A mystery first reported in The Sarnia Journal almost two years ago has been solved.
Restorers working on the 1940s-era steam locomotive in Centennial Park first noticed something odd about “Betty” in 2014.
Welding scars indicated the engine has been in a violent collision, according to Peter Whitfield, volunteer manager of the restoration project at the time.
A whole new frame had been welded to the front of the locomotive, and Whitfield at the time described the damage as “a mystery we have yet to solve.”
It took some time, but Whitfield and his team now have the answer.
Engine 6069, as she is officially known, was one in a series of locomotives built for the C.N.R. in 1944 by the Montreal Locomotive Company. Numbered 6060 through 6079, the Mountain class engines were the state-of-the-art in steam locomotive efficiency and design during the heavy rail traffic wartime period.
Featuring a one-piece cast frame, their clean lines, flared stacks, conical noses and distinctive speeds quickly earned them a nickname in railway lore – “Bullet Nosed Bettys.”
On Dec. 9, 1949, just five years after rolling off the line in Montreal, Engine 6069 was hauling the C.N.R. Transcontinental passenger train eastbound from Vancouver.
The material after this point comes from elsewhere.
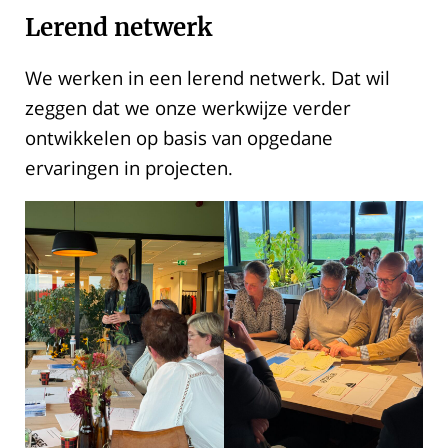
Lerend netwerk
We werken in een lerend netwerk. Dat wil
zeggen dat we onze werkwijze verder
ontwikkelen op basis van opgedane
ervaringen in projecten.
Rounding a curve near Oriole Station, eight miles north of Toronto, her engineer and fireman were startled to see an oncoming freight train straight ahead on the single track.
Throwing on the brakes but knowing there wasn’t time to stop, both men leapt from the engine.
Aboard the other train, Engine 6222, engineer Arthur Harrington was hauling 58 freight cars northbound for Capreol, a town near Sudbury.
The collision was loud and spectacular.
The trains hit at an aggregate speed of 40 miles per hour and the force fused the two engines together. The impact catapulted four freight cars from the track and three of them plunged 90 feet down an embankment.
A wooden baggage coach telescoped into the steel coach ahead. Two refrigerator cars on the passenger train flew into the air and narrowly missing 6069’s fleeing engineer when they landed. Coal was everywhere.
Nineteen people were injured, including a three-month-old infant thrown from her mother’s arms. The freight train engineer suffered broken ribs and internal bleeding and had to be cut from the wreckage.
Some time later, welders added a new frame to front of Engine 6069 so skilfully the weld line is almost invisible.
Today, nearly 67 years after that violent day, the beautifully restored locomotive sits peacefully on display in Centennial Park. The story of her long, and occasionally dramatic life, is now complete.